The smartest thing she could do tonight was leave right now and go straight home to her own bed.
She touched the back of a chair briefly to steady herself, took a deep breath and walked deliberately toward him.
“One thing I’ve been meaning to ask you,” he said when she reached the place where he waited with her cloak.
She turned her back to him so that he could help her into the garment. “What’s that?”
“Did you invite yourself over here tonight just because you thought I needed cheering up or did you have something else in mind?”
She froze, her hands slightly raised to take the edges of the cloak from him.
“Not that I don’t appreciate the neighborly gesture,” he said.
“We were both at loose ends this evening.” She was irritated now. “And we are neighbors. Sort of. And you did seem a little moody this morning. Dinner together sounded reasonable. If you’ve got a problem with that, I’ll make sure it doesn’t happen again.”
“Ouch. You’ve got teeth, don’t you?”
“I’m a Harte.”
“Right. I just wanted to let you know that I don’t need any do-gooder nurturing. I’d much rather you had another agenda.”
He draped the cloak around her shoulders. When he was finished he did not release her and step back.
Instead he stayed there, so close that she could feel the heat of his body. He rested his hands on her, letting her feel the weight and strength of them.
“Another agenda?” She twitched the cloak into place, fussing with it a bit to cover her awkwardness.
“Such as exploring various strategies we can use to help A.Z. prove that a secret government agency is planning to move frozen space aliens into the institute?”
He tightened his hands on her shoulders. “I was thinking more along the lines of you seducing me.”
She opened her mouth. And closed it immediately when she realized she did not know what to say.
“You know, just to help lift my mood.” His voice roughened a little. Getting dangerous. “Wouldn’t be too much different from inviting yourself over for dinner so that I wouldn’t be alone. Just another little act of charity.”
“I already gave at the office.”
“So much for small acts of random kindness.”

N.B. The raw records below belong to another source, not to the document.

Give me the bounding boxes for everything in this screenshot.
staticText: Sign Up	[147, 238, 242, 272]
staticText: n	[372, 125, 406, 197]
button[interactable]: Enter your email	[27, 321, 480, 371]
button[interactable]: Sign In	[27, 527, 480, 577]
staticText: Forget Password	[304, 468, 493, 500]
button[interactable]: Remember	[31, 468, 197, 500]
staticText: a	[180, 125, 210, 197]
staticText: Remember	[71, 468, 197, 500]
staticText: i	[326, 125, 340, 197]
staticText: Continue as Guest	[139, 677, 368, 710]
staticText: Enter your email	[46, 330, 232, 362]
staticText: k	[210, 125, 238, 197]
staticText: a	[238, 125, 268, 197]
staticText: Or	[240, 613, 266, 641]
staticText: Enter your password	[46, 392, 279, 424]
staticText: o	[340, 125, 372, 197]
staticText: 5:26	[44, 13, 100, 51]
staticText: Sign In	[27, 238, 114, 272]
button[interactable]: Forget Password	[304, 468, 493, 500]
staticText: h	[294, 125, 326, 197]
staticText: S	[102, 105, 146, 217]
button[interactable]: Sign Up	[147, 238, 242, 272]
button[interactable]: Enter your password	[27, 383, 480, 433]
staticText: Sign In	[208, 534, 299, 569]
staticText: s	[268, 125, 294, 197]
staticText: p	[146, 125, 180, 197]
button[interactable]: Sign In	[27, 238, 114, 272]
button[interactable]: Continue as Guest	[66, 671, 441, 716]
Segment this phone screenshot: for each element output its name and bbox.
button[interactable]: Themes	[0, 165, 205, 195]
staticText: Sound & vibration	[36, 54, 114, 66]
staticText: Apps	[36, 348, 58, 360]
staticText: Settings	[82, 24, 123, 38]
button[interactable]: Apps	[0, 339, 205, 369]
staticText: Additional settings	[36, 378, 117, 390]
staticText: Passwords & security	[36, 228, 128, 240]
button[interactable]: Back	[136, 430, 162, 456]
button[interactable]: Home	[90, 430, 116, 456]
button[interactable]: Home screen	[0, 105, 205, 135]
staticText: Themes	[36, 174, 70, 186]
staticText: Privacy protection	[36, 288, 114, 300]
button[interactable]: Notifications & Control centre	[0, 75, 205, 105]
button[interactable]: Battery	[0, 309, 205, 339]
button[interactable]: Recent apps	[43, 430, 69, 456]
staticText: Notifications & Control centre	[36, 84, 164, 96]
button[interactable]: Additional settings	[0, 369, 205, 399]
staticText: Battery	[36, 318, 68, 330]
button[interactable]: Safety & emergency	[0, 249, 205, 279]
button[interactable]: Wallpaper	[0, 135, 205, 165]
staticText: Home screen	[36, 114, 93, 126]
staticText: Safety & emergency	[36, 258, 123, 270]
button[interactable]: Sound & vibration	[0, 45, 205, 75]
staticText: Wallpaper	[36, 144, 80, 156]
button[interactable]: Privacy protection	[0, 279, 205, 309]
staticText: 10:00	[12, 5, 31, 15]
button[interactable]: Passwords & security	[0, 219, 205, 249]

His lifted her hair aside and kissed the nape of her neck. Electricity went down her spine. The room dissolved into a thousand different hues. She was inside the rainbow.

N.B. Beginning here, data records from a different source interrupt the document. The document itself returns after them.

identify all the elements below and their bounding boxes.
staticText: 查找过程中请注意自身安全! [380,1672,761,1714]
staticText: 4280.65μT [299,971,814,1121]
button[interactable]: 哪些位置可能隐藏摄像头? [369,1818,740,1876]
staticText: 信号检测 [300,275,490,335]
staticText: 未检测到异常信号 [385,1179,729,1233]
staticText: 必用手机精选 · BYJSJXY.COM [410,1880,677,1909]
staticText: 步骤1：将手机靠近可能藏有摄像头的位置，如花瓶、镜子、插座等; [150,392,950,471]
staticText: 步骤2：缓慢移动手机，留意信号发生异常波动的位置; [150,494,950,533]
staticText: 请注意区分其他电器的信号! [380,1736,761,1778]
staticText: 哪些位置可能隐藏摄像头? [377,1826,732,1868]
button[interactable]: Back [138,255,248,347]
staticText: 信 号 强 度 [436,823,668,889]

“And here I thought you felt sorry for me,” he said against her nape. “I thought you were genuinely concerned about my burnout problem.”
“Got another question for you,” he said.
“Can’t. It’s been eating at me for weeks. I’ve got to know. Did you ever fill out one of your own questionnaires and run it through your computer program to see if you could find the perfect match for yourself?”
The question blindsided her. It caught her up with the force of a heavy wave, sweeping her off her feet and roiling her senses. She pulled herself together with an effort.
“You’re very chatty all of a sudden, aren’t you?” she muttered.
“You didn’t answer my question.”
She felt the heat rise in her face. Damn . “I don’t owe you any answers.”
“Ah. So you did try to match yourself. I had a hunch you might have done it. Who could resist? There you were with your program and all those potential dates. What happened? No good candidates on your list of clients? Hard to believe.”
“I told you,” she whispered, “the program is not foolproof.”
“Maybe not, but it’s got a very high degree of accuracy. You assured me of that when I signed on. What went wrong? Didn’t like the matches it selected for you?”
She put out her hand and closed her fingers around the doorknob. “Take me home, Gabe.”
“Or did you lose your nerve? It’s one thing to use intuition and the results of a questionnaire to help other people make a decision that will affect them for a lifetime.” He turned her slowly around to face him. “It’s another thing altogether to use them to make a choice that will affect your own life.”